"""

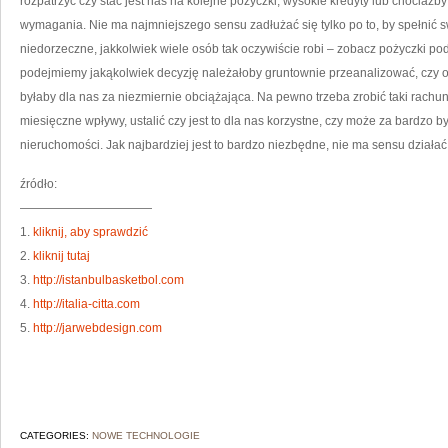
rozpatrzyć czy stać jest nas na kolejne pożyczki, wysokie kredyty lub chociażb
wymagania. Nie ma najmniejszego sensu zadłużać się tylko po to, by spełnić 
niedorzeczne, jakkolwiek wiele osób tak oczywiście robi – zobacz pożyczki 
podejmiemy jakąkolwiek decyzję należałoby gruntownie przeanalizować, czy 
byłaby dla nas za niezmiernie obciążająca. Na pewno trzeba zrobić taki rachun
miesięczne wpływy, ustalić czy jest to dla nas korzystne, czy może za bardzo 
nieruchomości. Jak najbardziej jest to bardzo niezbędne, nie ma sensu działa
źródło:
———————————
1.
kliknij, aby sprawdzić
2.
kliknij tutaj
3.
http://istanbulbasketbol.com
4.
http://italia-citta.com
5.
http://jarwebdesign.com
CATEGORIES:
NOWE TECHNOLOGIE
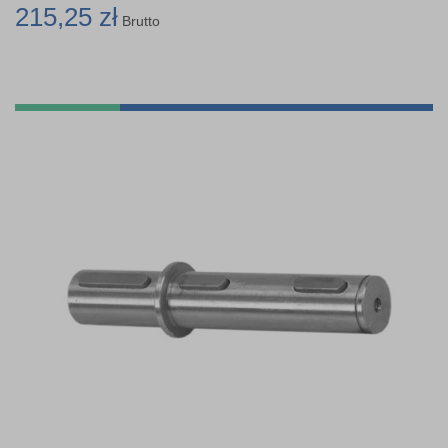
215,25 zł
Brutto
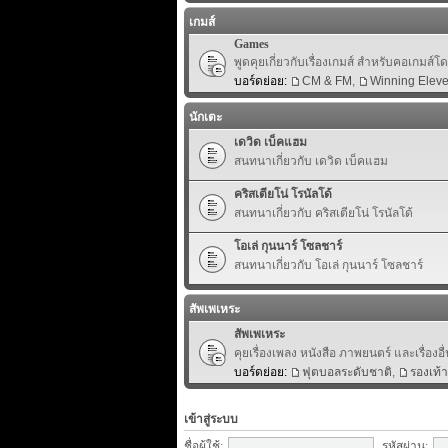
เกมส์
Games
พูดคุยเกี่ยวกับเรื่องเกมส์ สำหรับคอเกมส์
บอร์ดย่อย:
CM & FM
,
Winning Elev
นักเตะ
เดวิด เบ็คแฮม
สนทนาเกี่ยวกับ เดวิด เบ็คแฮม
คริสเตียโน่ โรนัลโด้
สนทนาเกี่ยวกับ คริสเตียโน่ โรนัลโด้
โอเล่ กุนนาร์ โซลชาร์
สนทนาเกี่ยวกับ โอเล่ กุนนาร์ โซลชาร์
สัพเพเหระ
สัพเพเหระ
คุยเรื่องเพลง หนังสือ ภาพยนตร์ และเรื่องอื่
บอร์ดย่อย:
ฟุตบอลระดับชาติ
,
รองเท้
เข้าสู่ระบบ
ชื่อผู้ใช้:
รหัสผ่าน:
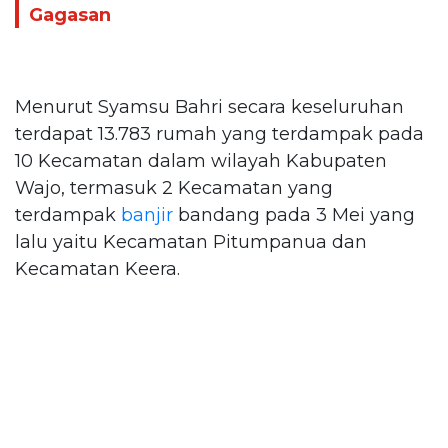
Gagasan
Menurut Syamsu Bahri secara keseluruhan
terdapat 13.783 rumah yang terdampak pada
10 Kecamatan dalam wilayah Kabupaten
Wajo, termasuk 2 Kecamatan yang
terdampak
banjir
bandang pada 3 Mei yang
lalu yaitu Kecamatan Pitumpanua dan
Kecamatan Keera.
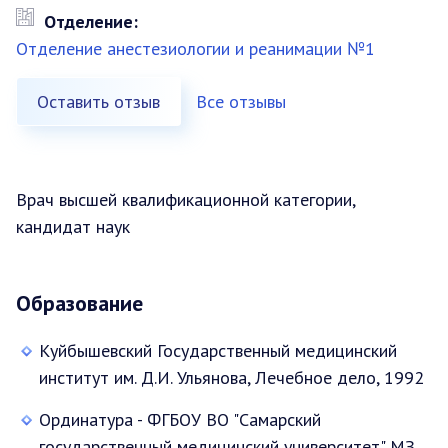
Отделение:
Отделение анестезиологии и реанимации №1
Оставить отзыв
Все отзывы
Врач высшей квалификационной категории,
кандидат наук
Образование
Куйбышевский Государственный медицинский
институт им. Д.И. Ульянова, Лечебное дело, 1992
Ординатура - ФГБОУ ВО "Самарский
государственный медицинский университет" МЗ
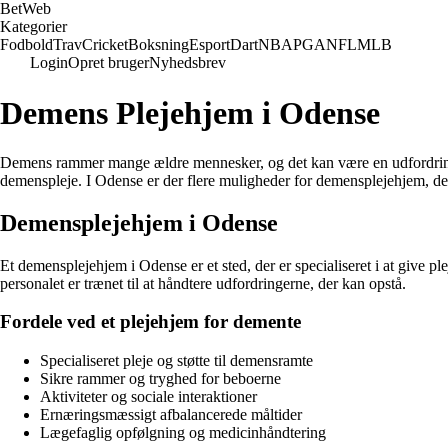
Bet
Web
Kategorier
Fodbold
Trav
Cricket
Boksning
Esport
Dart
NBA
PGA
NFL
MLB
Login
Opret bruger
Nyhedsbrev
Demens Plejehjem i Odense
Demens rammer mange ældre mennesker, og det kan være en udfordring for
demenspleje. I Odense er der flere muligheder for demensplejehjem, der
Demensplejehjem i Odense
Et demensplejehjem i Odense er et sted, der er specialiseret i at giv
personalet er trænet til at håndtere udfordringerne, der kan opstå.
Fordele ved et plejehjem for demente
Specialiseret pleje og støtte til demensramte
Sikre rammer og tryghed for beboerne
Aktiviteter og sociale interaktioner
Ernæringsmæssigt afbalancerede måltider
Lægefaglig opfølgning og medicinhåndtering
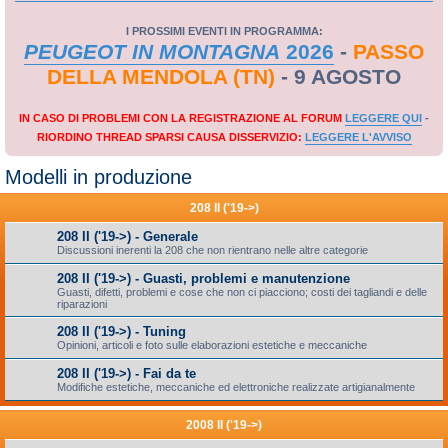
I PROSSIMI EVENTI IN PROGRAMMA:
PEUGEOT IN MONTAGNA
2026
-
PASSO
DELLA MENDOLA (TN)
- 9 AGOSTO
IN CASO DI PROBLEMI CON LA REGISTRAZIONE AL FORUM
LEGGERE QUI
-
RIORDINO THREAD SPARSI CAUSA DISSERVIZIO:
LEGGERE L'AVVISO
Modelli in produzione
208 II ('19->)
208 II ('19->) - Generale
Discussioni inerenti la 208 che non rientrano nelle altre categorie
208 II ('19->) - Guasti, problemi e manutenzione
Guasti, difetti, problemi e cose che non ci piacciono; costi dei tagliandi e delle
riparazioni
208 II ('19->) - Tuning
Opinioni, articoli e foto sulle elaborazioni estetiche e meccaniche
208 II ('19->) - Fai da te
Modifiche estetiche, meccaniche ed elettroniche realizzate artigianalmente
2008 II ('19->)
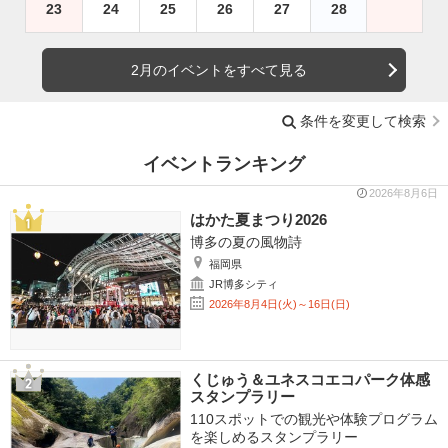
23
24
25
26
27
28
2月のイベントをすべて見る
条件を変更して検索
イベントランキング
2026年8月6日
はかた夏まつり2026
博多の夏の風物詩
福岡県
JR博多シティ
2026年8月4日(火)～16日(日)
くじゅう＆ユネスコエコパーク体感
スタンプラリー
110スポットでの観光や体験プログラム
を楽しめるスタンプラリー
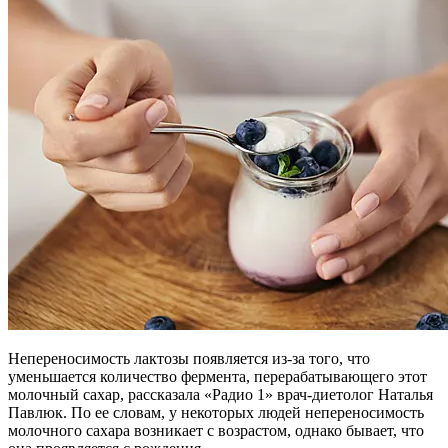
Непереносимость лактозы появляется из-за того, что
уменьшается количество фермента, перерабатывающего этот
молочный сахар, рассказала «Радио 1» врач-диетолог Наталья
Павлюк. По ее словам, у некоторых людей непереносимость
молочного сахара возникает с возрастом, однако бывает, что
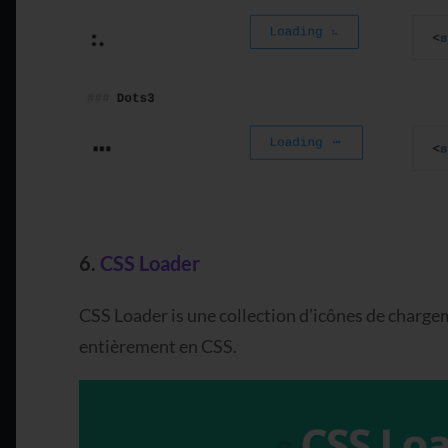
6.
CSS Loader
CSS Loader is une collection d’icônes de charg
entièrement en CSS.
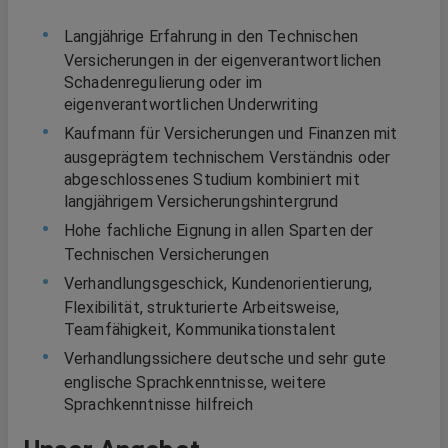
Langjährige Erfahrung in den Technischen
Versicherungen in der eigenverantwortlichen
Schadenregulierung oder im
eigenverantwortlichen Underwriting
Kaufmann für Versicherungen und Finanzen mit
ausgeprägtem technischem Verständnis oder
abgeschlossenes Studium kombiniert mit
langjährigem Versicherungshintergrund
Hohe fachliche Eignung in allen Sparten der
Technischen Versicherungen
Verhandlungsgeschick, Kundenorientierung,
Flexibilität, strukturierte Arbeitsweise,
Teamfähigkeit, Kommunikationstalent
Verhandlungssichere deutsche und sehr gute
englische Sprachkenntnisse, weitere
Sprachkenntnisse hilfreich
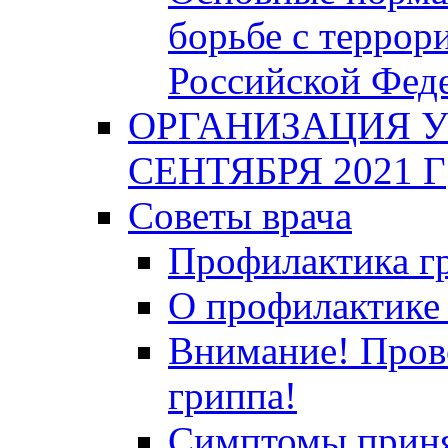
борьбе с террор
Российской Фед
ОРГАНИЗАЦИЯ У
СЕНТЯБРЯ 2021 Г
Советы врача
Профилактика гр
О профилактике 
Внимание! Пров
гриппа!
Симптомы приня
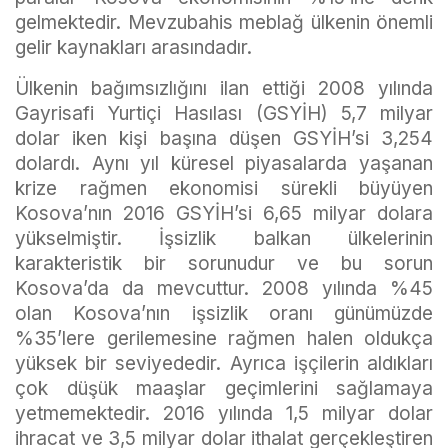
gelmektedir. Mevzubahis meblağ ülkenin önemli
gelir kaynakları arasındadır.
Ülkenin bağımsızlığını ilan ettiği 2008 yılında
Gayrisafi Yurtiçi Hasılası (GSYİH) 5,7 milyar
dolar iken kişi başına düşen GSYİH’si 3,254
dolardı. Aynı yıl küresel piyasalarda yaşanan
krize rağmen ekonomisi sürekli büyüyen
Kosova’nın 2016 GSYİH’si 6,65 milyar dolara
yükselmiştir. İşsizlik balkan ülkelerinin
karakteristik bir sorunudur ve bu sorun
Kosova’da da mevcuttur. 2008 yılında %45
olan Kosova’nın işsizlik oranı günümüzde
%35’lere gerilemesine rağmen halen oldukça
yüksek bir seviyededir. Ayrıca işçilerin aldıkları
çok düşük maaşlar geçimlerini sağlamaya
yetmemektedir. 2016 yılında 1,5 milyar dolar
ihracat ve 3,5 milyar dolar ithalat gerçekleştiren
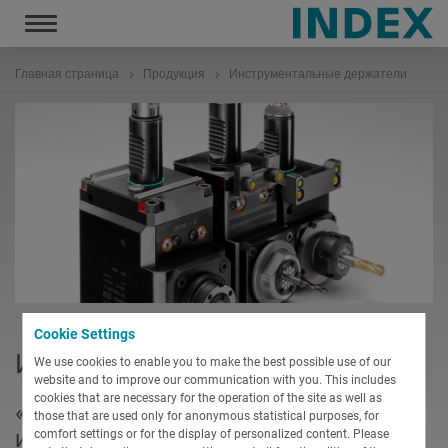
Toggle
navigation
Главная страница
Продукция
Инструментальные держатели
Cookie Settings
Инструментальные держатели
We use cookies to enable you to make the best possible use of our
website and to improve our communication with you. This includes
cookies that are necessary for the operation of the site as well as
«В любом случае разумная
those that are used only for anonymous statistical purposes, for
инвестиция – инструментальные
comfort settings or for the display of personalized content. Please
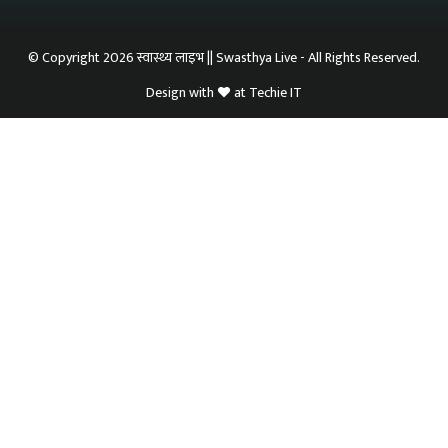
© Copyright 2026 स्वास्थ्य लाइभ || Swasthya Live - All Rights Reserved.
Design with
at
Techie IT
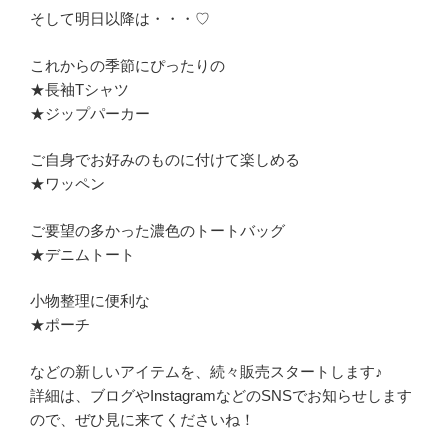
そして明日以降は・・・♡
これからの季節にぴったりの
★長袖Tシャツ
★ジップパーカー
ご自身でお好みのものに付けて楽しめる
★ワッペン
ご要望の多かった濃色のトートバッグ
★デニムトート
小物整理に便利な
★ポーチ
などの新しいアイテムを、続々販売スタートします♪
詳細は、ブログやInstagramなどのSNSでお知らせします
ので、ぜひ見に来てくださいね！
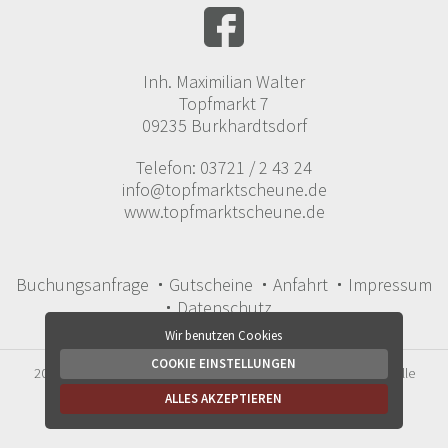
Inh. Maximilian Walter
Topfmarkt 7
09235 Burkhardtsdorf
Telefon: 03721 / 2 43 24
info@topfmarktscheune.de
www.topfmarktscheune.de
Buchungsanfrage
Gutscheine
Anfahrt
Impressum
Datenschutz
Wir benutzen Cookies
COOKIE EINSTELLUNGEN
2026 © Landgasthof Topfmarktscheune i.V. Maximilian Walter — Alle
Rechte vorbehalten!
ALLES AKZEPTIEREN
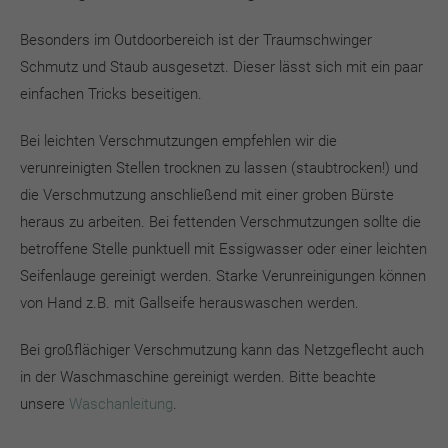
Besonders im Outdoorbereich ist der Traumschwinger
Schmutz und Staub ausgesetzt. Dieser lässt sich mit ein paar
einfachen Tricks beseitigen.
Bei leichten Verschmutzungen empfehlen wir die
verunreinigten Stellen trocknen zu lassen (staubtrocken!) und
die Verschmutzung anschließend mit einer groben Bürste
heraus zu arbeiten. Bei fettenden Verschmutzungen sollte die
betroffene Stelle punktuell mit Essigwasser oder einer leichten
Seifenlauge gereinigt werden. Starke Verunreinigungen können
von Hand z.B. mit Gallseife herauswaschen werden.
Bei großflächiger Verschmutzung kann das Netzgeflecht auch
in der Waschmaschine gereinigt werden. Bitte beachte
unsere
Waschanleitung
.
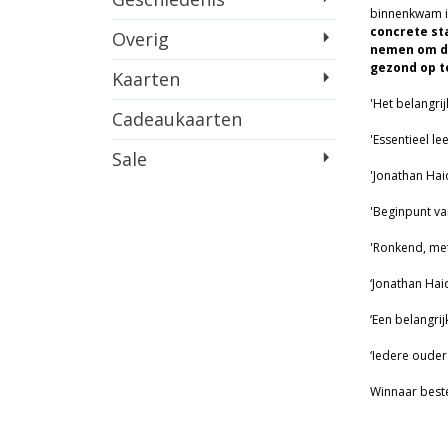
binnenkwam in 
concrete st
Overig
nemen om de
gezond op t
Kaarten
'Het belangri
Cadeaukaarten
'Essentieel l
Sale
'Jonathan Hai
'Beginpunt va
'Ronkend, me
‘Jonathan Hai
‘Een belangri
‘Iedere ouder
Winnaar beste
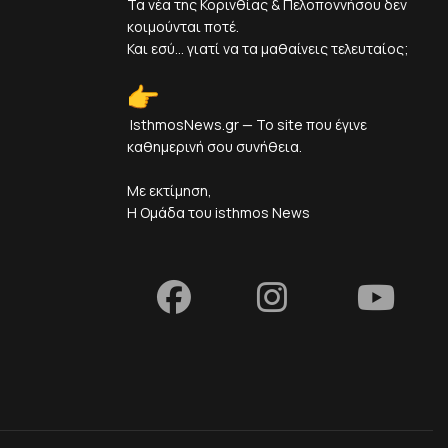
Τα νέα της Κορινθίας & Πελοποννήσου δεν
κοιμούνται ποτέ.
Και εσύ... γιατί να τα μαθαίνεις τελευταίος;
IsthmosNews.gr — Το site που έγινε
καθημερινή σου συνήθεια.
Με εκτίμηση,
Η Ομάδα του isthmos News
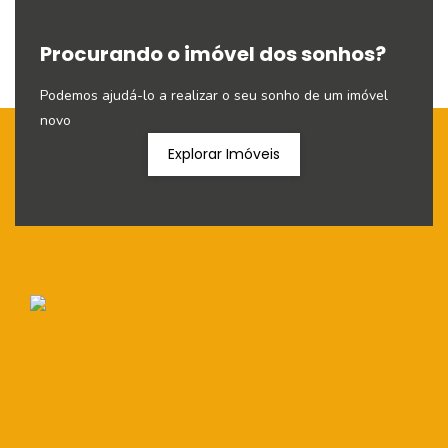
Procurando o imóvel dos sonhos?
Podemos ajudá-lo a realizar o seu sonho de um imóvel
novo
Explorar Imóveis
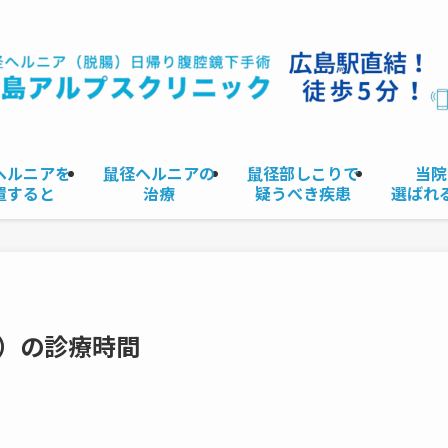
ヘルニアを
鼠径ヘルニアの
鼠径部しこりで
当院
置すると
治療
疑うべき疾患
選ばれ
）の診療時間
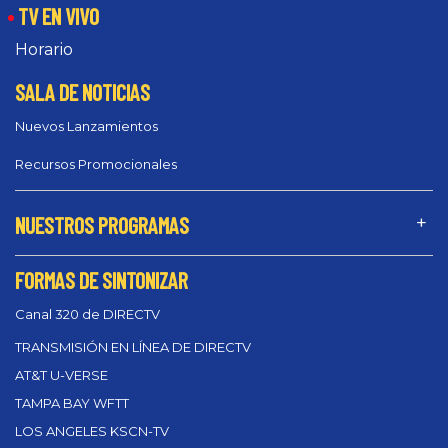
TV EN VIVO
Horario
SALA DE NOTICIAS
Nuevos Lanzamientos
Recursos Promocionales
NUESTROS PROGRAMAS
FORMAS DE SINTONIZAR
Canal 320 de DIRECTV
TRANSMISIÓN EN LÍNEA DE DIRECTV
AT&T U-VERSE
TAMPA BAY WFTT
LOS ANGELES KSCN-TV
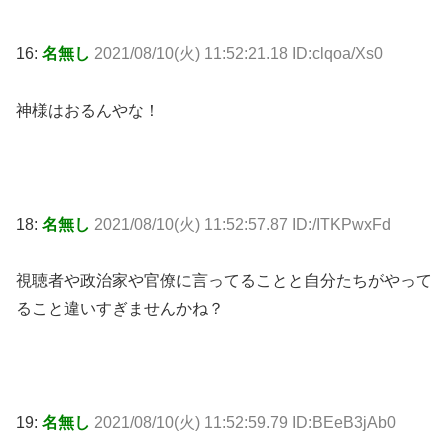
16:
名無し
2021/08/10(火) 11:52:21.18 ID:clqoa/Xs0
神様はおるんやな！
18:
名無し
2021/08/10(火) 11:52:57.87 ID:/ITKPwxFd
視聴者や政治家や官僚に言ってることと自分たちがやって
ること違いすぎませんかね？
19:
名無し
2021/08/10(火) 11:52:59.79 ID:BEeB3jAb0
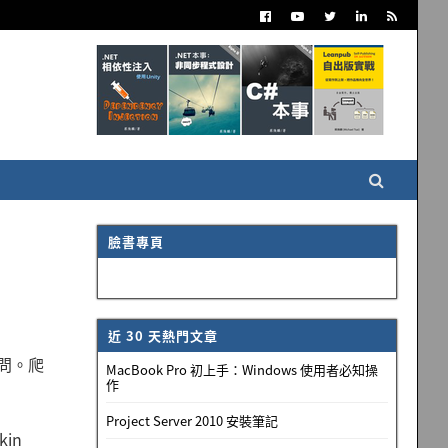
臉書專頁
近 30 天熱門文章
疑問。爬
MacBook Pro 初上手：Windows 使用者必知操
作
Project Server 2010 安裝筆記
in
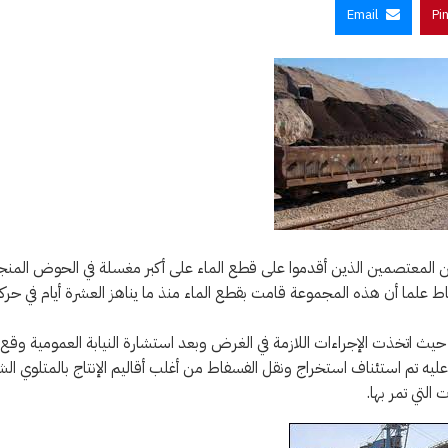
Email
Pi
من الحرس الوطني بالمتلوي بإيقاف 9 أشخاص من المعتصمين الذين أقدموا على قطع الماء على أكبر مغسلة في الحوض ال
فاط علما أن هذه المجموعة قامت بقطع الماء منذ ما يناهز العشرة أيام في حرك
حيث اتخذت الإجراءات اللازمة في الغرض وبعد استشارة النيابة العمومية وقع
 وعليه تم استئناف استخراج ونقل الفسفاط من أغلب أقاليم الإنتاج بالمتلوي ال
لتي تمر بها.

"""

Work request: The expected result is an exact transcription of the lines from the one containing "حيث اتخذت الإجراءات" through the end of the records above; please include both ends.

Written answer:
حيث اتخذت الإجراءات اللازمة في الغرض وبعد استشارة النيابة العمومية وقع
 وعليه تم استئناف استخراج ونقل الفسفاط من أغلب أقاليم الإنتاج بالمتلوي ال
لتي تمر بها.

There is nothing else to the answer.